Given a 2–d matrix , which has only 1’s and 0’s in it. Find the total number of connected sets in that matrix.

Explanation:

Connected set can be defined as group of cell(s) which has 1 mentioned on it and have at least one other cell in that set with which they share the neighbor relationship. A cell with 1 in it and no surrounding neighbor having 1 in it can be considered as a set with one cell in it. Neighbors can be defined as all the cells adjacent to the given cell in 8 possible directions ( i.e N , W , E , S , NE , NW , SE , SW direction ).

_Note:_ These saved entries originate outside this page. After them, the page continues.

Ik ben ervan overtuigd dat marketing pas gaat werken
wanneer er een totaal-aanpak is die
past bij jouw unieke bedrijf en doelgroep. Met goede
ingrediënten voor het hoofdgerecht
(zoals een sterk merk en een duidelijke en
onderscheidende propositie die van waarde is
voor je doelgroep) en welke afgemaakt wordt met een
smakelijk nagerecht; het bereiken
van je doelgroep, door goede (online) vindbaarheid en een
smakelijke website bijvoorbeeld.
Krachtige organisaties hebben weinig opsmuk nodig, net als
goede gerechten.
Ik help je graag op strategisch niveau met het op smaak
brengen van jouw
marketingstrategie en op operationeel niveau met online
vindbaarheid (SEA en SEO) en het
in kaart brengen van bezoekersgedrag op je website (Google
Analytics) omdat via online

A cell is not a neighbor of itself.

Input format :

First line of the input contains T , number of test-cases.

Then follow T testcases. Each testcase has given format.

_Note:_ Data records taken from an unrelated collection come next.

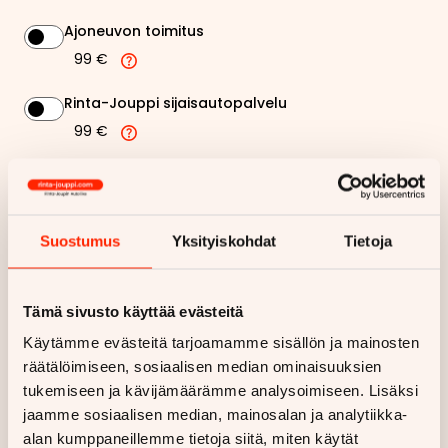
Ajoneuvon toimitus
99 €
Rinta-Jouppi sijaisautopalvelu
99 €
243,24 €
Kuukausierä
Näytä
hintaerittely
Suostumus
Yksityiskohdat
Tietoja
Haluan myös tarjouksen vakuutuksesta
Tämä sivusto käyttää evästeitä
Käytämme evästeitä tarjoamamme sisällön ja mainosten
Hae rahoitustarjous
räätälöimiseen, sosiaalisen median ominaisuuksien
tukemiseen ja kävijämäärämme analysoimiseen. Lisäksi
Rahoituslaskelma on suuntaa antava ja edellyttää hyväksytyn
jaamme sosiaalisen median, mainosalan ja analytiikka-
luottopäätöksen ja kaskovakuutuksen.
alan kumppaneillemme tietoja siitä, miten käytät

N [ representing the dimension of the matrix N X N ].

Followed by N lines , with N numbers on each line.

Ouput format :

For each test case print one line , number of connected component it has.

Sample Input :

```
4
4
0 0 1 0
1 0 1 0
0 1 0 0
1 1 1 1
4
1 0 0 1
0 0 0 0
0 1 1 0
1 0 0 1
5
1 0 0 1 1
0 0 1 0 0
0 0 0 0 0
1 1 1 1 1
0 0 0 0 0
8
0 0 1 0 0 1 0 0
1 0 0 0 0 0 0 1
0 0 1 0 0 1 0 1
0 1 0 0 0 1 0 0
1 0 0 0 0 0 0 0
0 0 1 1 0 1 1 0
1 0 1 1 0 1 1 0
0 0 0 0 0 0 0 0
```

Sample output :

```
1
3
3
9
```

Constraint :

```
0 < T < 6
0 < N < 1009
```

plz explain the test cases …its difficult the get …???